■ **WHAT NEEDS TO BE DONE**
Every line in the records below that holds "payment" must be identified and copied.

■ **RECORDS FOR THE EXERCISE**
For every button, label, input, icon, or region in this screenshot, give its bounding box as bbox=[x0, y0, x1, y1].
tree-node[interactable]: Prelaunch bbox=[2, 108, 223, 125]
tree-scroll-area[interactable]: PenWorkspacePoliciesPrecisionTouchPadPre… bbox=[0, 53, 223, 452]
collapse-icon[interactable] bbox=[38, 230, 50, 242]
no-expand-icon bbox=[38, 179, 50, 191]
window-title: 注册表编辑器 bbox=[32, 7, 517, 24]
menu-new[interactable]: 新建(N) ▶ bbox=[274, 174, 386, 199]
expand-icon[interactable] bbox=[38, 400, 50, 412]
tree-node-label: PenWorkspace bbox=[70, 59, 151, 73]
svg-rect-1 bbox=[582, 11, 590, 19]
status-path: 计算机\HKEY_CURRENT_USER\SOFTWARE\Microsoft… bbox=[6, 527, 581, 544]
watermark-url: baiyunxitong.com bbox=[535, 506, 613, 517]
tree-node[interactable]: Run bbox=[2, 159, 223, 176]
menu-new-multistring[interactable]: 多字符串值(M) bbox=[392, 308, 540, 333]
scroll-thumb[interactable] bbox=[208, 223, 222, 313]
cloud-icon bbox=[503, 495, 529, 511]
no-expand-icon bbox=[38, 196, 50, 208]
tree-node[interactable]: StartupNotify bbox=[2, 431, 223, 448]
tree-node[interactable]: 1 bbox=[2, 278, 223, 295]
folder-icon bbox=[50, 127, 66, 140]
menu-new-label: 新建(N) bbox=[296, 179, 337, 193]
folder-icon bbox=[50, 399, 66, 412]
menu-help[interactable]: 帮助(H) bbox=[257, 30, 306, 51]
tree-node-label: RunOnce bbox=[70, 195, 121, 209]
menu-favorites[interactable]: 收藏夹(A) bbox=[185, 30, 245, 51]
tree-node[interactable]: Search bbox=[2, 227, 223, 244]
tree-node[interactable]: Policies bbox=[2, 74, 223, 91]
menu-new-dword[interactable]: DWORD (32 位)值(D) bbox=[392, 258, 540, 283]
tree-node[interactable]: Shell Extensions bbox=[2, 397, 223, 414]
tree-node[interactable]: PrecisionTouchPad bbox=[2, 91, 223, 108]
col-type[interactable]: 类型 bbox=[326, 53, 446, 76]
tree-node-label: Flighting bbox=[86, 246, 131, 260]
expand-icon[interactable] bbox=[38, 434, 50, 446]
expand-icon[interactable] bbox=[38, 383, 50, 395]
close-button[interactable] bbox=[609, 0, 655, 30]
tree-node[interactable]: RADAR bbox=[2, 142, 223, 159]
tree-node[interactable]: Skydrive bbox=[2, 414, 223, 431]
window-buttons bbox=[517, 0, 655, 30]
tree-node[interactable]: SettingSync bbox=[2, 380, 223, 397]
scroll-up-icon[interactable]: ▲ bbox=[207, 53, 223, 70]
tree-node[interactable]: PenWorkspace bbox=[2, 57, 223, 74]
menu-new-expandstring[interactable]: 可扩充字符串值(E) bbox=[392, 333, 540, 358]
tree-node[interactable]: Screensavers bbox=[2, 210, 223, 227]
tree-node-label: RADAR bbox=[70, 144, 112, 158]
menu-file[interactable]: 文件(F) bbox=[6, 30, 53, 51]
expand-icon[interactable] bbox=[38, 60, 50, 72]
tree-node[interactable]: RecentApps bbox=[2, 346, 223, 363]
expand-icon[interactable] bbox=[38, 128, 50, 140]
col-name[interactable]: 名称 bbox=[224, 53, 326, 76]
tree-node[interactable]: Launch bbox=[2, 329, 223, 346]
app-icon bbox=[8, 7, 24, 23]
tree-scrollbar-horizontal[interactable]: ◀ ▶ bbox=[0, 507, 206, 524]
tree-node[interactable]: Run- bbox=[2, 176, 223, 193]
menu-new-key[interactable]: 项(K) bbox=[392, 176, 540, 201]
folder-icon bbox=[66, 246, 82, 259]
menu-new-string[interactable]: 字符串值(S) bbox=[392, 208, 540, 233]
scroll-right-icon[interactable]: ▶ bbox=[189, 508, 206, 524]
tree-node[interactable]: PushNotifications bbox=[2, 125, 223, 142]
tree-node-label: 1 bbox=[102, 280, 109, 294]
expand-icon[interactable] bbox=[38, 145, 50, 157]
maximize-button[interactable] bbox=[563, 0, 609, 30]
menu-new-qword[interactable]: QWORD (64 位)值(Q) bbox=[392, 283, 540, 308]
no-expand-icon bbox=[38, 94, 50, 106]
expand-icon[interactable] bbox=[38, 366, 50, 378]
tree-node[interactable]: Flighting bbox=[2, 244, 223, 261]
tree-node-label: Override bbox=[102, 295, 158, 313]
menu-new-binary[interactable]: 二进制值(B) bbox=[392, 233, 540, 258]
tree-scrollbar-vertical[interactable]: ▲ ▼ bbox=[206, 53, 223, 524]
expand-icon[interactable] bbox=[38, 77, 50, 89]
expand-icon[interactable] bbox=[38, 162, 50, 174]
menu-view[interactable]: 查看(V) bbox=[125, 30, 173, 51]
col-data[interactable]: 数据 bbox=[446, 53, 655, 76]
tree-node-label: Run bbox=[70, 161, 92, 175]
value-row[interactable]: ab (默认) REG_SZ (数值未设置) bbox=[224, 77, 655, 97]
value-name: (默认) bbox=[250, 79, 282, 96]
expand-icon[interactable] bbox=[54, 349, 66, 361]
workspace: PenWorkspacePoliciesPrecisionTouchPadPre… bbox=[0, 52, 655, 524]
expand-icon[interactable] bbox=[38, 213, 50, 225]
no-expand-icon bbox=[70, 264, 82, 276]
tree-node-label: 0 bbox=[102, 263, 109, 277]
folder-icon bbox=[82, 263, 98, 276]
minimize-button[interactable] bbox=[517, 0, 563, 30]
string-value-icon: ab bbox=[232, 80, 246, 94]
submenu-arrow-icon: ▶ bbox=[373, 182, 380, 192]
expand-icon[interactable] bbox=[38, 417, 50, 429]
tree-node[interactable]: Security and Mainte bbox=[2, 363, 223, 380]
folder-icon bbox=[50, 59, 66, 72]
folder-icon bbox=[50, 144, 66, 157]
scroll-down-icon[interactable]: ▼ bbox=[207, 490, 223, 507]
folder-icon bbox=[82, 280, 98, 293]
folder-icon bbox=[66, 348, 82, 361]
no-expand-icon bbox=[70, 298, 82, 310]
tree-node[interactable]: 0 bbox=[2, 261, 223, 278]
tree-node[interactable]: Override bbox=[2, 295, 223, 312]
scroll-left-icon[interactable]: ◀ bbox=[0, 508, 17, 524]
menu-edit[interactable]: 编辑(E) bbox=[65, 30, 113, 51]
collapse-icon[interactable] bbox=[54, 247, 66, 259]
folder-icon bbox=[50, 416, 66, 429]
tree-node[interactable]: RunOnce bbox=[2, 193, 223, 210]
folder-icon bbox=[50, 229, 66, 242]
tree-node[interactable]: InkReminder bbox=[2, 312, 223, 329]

* * *

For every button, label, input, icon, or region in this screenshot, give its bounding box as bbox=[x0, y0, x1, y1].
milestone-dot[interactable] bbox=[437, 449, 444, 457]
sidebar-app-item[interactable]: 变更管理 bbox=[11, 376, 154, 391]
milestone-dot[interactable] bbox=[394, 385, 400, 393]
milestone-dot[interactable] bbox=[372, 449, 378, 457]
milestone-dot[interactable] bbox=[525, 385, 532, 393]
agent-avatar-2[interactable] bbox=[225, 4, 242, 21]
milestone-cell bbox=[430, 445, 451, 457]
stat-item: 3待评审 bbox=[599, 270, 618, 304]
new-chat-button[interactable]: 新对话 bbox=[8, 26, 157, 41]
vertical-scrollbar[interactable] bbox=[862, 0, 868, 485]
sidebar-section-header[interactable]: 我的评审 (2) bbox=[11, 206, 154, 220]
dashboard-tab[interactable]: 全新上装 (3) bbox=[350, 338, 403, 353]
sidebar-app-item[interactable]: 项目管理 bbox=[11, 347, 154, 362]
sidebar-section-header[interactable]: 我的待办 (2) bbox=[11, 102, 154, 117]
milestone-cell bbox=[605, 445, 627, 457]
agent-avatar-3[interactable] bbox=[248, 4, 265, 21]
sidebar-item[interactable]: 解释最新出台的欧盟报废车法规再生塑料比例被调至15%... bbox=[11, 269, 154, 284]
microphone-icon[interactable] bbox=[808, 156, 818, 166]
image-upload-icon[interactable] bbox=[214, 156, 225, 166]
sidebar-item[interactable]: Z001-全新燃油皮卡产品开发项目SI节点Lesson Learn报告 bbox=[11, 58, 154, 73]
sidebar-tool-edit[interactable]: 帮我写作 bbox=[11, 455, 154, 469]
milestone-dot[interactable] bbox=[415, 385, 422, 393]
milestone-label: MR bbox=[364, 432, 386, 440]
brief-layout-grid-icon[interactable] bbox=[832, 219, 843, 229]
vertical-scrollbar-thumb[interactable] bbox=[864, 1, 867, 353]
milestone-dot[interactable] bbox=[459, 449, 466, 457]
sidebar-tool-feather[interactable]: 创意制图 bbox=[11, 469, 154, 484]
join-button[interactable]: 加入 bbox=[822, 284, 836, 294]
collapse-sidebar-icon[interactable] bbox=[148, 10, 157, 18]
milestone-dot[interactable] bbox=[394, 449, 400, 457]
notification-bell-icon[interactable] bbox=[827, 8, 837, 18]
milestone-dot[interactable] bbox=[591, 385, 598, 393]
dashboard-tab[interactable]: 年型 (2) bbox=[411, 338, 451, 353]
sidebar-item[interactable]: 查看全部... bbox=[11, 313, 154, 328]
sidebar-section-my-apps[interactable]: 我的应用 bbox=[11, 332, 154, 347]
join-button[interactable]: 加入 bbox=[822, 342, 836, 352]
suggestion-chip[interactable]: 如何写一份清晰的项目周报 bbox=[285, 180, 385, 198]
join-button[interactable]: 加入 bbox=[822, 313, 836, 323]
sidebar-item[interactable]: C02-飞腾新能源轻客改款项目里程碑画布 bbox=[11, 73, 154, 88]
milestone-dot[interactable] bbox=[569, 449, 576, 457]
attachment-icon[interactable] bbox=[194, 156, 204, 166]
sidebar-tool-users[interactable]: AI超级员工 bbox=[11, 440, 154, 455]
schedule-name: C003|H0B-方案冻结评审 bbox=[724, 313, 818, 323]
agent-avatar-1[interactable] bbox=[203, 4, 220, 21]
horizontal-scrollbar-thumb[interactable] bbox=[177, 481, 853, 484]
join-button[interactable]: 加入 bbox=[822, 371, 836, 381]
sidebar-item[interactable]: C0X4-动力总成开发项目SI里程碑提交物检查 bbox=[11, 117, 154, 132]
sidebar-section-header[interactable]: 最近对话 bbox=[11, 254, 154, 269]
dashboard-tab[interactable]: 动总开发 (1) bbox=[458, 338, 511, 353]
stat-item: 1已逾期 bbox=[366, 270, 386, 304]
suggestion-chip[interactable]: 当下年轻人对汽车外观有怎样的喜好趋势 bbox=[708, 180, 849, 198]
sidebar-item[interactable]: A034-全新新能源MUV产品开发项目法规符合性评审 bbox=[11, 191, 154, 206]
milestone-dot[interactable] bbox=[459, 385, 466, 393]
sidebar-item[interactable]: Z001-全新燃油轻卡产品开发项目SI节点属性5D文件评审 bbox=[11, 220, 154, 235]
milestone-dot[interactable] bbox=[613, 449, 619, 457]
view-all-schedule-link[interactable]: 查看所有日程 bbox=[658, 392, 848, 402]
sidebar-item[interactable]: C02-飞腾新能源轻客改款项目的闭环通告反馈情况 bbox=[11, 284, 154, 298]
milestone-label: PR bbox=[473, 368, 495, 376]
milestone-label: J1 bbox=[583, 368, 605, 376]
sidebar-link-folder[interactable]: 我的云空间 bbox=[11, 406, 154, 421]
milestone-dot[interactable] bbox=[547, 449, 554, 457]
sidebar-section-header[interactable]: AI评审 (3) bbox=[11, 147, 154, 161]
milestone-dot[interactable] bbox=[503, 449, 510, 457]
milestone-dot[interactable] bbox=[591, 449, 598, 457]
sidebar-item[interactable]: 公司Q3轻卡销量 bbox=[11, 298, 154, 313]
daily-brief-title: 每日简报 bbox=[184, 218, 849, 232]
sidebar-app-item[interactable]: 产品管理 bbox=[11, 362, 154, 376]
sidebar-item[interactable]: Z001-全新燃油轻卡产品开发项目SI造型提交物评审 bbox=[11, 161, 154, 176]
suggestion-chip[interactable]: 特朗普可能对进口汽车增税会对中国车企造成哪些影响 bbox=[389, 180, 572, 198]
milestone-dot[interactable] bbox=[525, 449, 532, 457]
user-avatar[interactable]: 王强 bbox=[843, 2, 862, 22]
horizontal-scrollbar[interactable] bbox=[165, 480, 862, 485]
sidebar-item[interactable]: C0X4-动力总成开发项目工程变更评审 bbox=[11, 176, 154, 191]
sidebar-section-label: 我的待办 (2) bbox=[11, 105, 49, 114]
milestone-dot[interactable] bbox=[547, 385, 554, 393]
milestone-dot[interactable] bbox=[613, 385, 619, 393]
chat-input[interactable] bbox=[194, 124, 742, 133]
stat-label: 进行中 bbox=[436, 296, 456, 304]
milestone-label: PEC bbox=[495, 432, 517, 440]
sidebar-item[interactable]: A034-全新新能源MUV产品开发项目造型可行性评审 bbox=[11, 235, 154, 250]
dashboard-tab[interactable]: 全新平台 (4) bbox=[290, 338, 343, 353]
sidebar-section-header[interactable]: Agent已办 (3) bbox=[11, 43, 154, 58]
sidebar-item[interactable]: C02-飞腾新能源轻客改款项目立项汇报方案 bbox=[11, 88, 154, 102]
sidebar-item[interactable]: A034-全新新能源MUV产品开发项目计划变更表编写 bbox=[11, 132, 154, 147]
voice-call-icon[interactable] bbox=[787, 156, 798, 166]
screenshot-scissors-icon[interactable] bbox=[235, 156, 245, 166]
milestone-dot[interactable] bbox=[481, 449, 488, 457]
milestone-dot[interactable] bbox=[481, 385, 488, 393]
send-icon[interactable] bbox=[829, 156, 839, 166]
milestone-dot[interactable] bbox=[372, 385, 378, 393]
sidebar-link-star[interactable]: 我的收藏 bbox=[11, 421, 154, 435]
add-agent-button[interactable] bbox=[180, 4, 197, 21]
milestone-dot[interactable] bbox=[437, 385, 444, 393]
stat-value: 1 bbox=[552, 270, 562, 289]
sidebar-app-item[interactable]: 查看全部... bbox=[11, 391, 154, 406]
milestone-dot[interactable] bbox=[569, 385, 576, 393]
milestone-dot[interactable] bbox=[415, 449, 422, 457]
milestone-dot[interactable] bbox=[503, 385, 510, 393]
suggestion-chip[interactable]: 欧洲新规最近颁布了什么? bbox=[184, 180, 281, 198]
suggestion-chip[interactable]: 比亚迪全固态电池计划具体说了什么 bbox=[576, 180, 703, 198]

==

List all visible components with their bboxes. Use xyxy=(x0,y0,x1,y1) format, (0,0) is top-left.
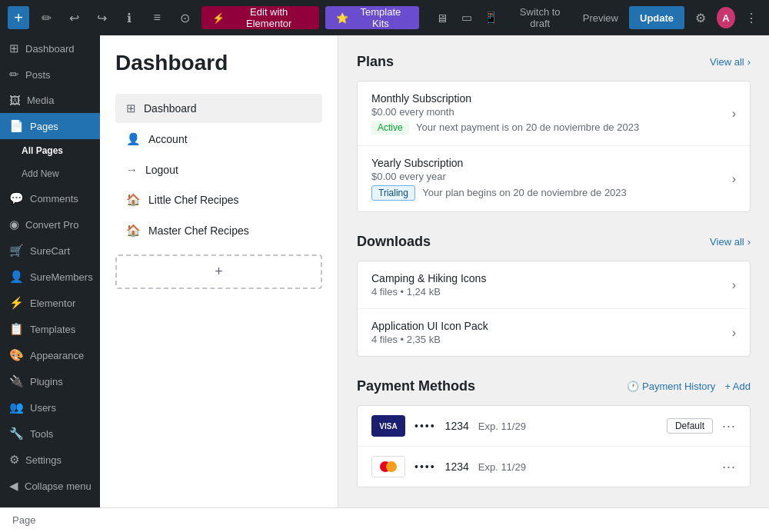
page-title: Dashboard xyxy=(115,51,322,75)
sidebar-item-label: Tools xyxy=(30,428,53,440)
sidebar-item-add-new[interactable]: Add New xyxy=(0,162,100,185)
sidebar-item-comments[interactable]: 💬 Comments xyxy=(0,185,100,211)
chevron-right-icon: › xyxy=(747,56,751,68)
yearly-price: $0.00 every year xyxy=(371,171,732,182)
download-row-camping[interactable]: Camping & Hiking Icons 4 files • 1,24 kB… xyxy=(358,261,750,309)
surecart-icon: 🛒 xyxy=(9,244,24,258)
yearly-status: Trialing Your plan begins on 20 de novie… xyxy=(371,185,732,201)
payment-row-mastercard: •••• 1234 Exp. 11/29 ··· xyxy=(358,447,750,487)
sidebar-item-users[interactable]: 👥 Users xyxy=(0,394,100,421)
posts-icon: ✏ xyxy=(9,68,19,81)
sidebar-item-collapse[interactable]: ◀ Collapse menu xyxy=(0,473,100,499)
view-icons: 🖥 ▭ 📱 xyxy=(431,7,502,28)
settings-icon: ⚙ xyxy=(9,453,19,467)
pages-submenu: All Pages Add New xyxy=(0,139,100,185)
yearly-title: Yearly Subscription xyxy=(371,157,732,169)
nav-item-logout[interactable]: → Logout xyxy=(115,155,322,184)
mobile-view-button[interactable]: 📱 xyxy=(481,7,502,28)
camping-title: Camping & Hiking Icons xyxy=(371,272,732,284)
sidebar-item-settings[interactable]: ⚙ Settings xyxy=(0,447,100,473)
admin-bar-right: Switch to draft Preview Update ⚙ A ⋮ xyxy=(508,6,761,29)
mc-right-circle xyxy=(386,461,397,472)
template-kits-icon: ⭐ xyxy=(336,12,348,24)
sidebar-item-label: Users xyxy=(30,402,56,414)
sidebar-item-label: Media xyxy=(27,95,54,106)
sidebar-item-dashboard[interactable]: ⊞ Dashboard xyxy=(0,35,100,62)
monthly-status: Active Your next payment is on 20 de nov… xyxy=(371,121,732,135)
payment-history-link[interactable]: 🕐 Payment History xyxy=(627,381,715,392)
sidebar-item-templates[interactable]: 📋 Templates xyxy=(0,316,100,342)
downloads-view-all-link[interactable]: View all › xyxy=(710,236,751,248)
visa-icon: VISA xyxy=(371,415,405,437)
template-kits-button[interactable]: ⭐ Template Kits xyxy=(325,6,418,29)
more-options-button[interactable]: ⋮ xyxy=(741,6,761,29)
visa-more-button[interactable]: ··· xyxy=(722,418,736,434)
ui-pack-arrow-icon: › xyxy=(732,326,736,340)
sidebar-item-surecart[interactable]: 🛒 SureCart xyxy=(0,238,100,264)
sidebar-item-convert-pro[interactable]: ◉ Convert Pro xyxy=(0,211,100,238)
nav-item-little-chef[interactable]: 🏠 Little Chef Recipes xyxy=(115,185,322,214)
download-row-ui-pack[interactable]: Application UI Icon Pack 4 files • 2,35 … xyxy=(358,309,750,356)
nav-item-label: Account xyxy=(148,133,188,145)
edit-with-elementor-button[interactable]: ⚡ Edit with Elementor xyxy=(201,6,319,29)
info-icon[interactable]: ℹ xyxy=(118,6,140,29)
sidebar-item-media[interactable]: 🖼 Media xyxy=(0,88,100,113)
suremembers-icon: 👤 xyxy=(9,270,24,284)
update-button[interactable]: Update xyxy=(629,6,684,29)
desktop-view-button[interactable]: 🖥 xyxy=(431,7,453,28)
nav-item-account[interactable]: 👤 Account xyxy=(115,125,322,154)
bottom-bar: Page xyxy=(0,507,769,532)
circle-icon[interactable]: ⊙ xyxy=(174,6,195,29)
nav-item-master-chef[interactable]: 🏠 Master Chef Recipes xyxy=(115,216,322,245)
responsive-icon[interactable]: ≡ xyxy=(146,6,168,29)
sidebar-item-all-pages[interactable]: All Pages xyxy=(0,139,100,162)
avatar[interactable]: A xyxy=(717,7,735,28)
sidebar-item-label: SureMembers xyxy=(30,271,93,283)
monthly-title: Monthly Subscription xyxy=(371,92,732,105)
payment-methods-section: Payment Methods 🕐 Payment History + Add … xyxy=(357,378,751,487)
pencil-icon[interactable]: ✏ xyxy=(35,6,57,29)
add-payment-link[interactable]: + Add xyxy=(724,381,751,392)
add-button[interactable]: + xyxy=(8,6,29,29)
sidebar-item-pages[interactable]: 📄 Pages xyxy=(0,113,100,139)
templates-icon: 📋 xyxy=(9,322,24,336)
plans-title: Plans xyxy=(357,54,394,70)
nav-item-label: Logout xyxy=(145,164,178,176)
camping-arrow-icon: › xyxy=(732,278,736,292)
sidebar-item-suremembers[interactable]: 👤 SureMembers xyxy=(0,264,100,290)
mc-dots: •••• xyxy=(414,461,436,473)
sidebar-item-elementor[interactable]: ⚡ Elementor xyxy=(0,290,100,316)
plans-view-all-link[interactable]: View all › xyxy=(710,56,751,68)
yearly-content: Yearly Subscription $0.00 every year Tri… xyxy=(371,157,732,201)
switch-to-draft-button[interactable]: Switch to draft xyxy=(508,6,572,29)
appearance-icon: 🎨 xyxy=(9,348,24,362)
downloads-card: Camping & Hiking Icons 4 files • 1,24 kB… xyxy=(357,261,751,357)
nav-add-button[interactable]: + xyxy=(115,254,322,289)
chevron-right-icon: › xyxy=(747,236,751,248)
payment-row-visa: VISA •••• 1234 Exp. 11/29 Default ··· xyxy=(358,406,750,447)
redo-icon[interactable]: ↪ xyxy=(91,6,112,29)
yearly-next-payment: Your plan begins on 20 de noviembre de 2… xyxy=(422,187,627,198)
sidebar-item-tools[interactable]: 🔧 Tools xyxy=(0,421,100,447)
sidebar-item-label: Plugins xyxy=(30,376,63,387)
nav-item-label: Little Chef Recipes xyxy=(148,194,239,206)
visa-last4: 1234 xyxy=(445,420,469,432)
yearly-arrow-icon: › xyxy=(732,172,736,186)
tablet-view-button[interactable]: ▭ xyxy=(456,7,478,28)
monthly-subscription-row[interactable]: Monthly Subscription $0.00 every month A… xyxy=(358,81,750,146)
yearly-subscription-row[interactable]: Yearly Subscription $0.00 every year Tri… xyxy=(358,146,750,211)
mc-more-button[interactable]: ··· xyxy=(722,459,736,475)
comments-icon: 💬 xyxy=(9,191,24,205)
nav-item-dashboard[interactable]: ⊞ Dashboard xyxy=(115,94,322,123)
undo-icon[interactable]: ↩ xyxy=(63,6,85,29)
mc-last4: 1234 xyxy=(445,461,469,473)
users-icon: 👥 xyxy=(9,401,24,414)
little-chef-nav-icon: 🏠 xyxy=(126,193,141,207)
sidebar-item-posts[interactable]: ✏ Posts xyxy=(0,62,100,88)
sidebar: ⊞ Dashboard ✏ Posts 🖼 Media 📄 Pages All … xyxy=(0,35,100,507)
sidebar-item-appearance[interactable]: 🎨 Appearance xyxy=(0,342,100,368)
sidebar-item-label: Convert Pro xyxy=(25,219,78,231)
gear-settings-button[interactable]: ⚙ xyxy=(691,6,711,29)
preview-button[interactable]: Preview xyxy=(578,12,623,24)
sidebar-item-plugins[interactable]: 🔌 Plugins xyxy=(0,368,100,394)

■ **EXERCISE OUTPUT**
payment-row-mastercard: •••• 1234 Exp. 11/29 ··· xyxy=(358,447,750,487)
monthly-status: Active Your next payment is on 20 de nov… xyxy=(371,121,732,135)
payment-history-link[interactable]: 🕐 Payment History xyxy=(627,381,715,392)
payment-methods-section: Payment Methods 🕐 Payment History + Add … xyxy=(357,378,751,487)
add-payment-link[interactable]: + Add xyxy=(724,381,751,392)
payment-row-visa: VISA •••• 1234 Exp. 11/29 Default ··· xyxy=(358,406,750,447)
yearly-next-payment: Your plan begins on 20 de noviembre de 2… xyxy=(422,187,627,198)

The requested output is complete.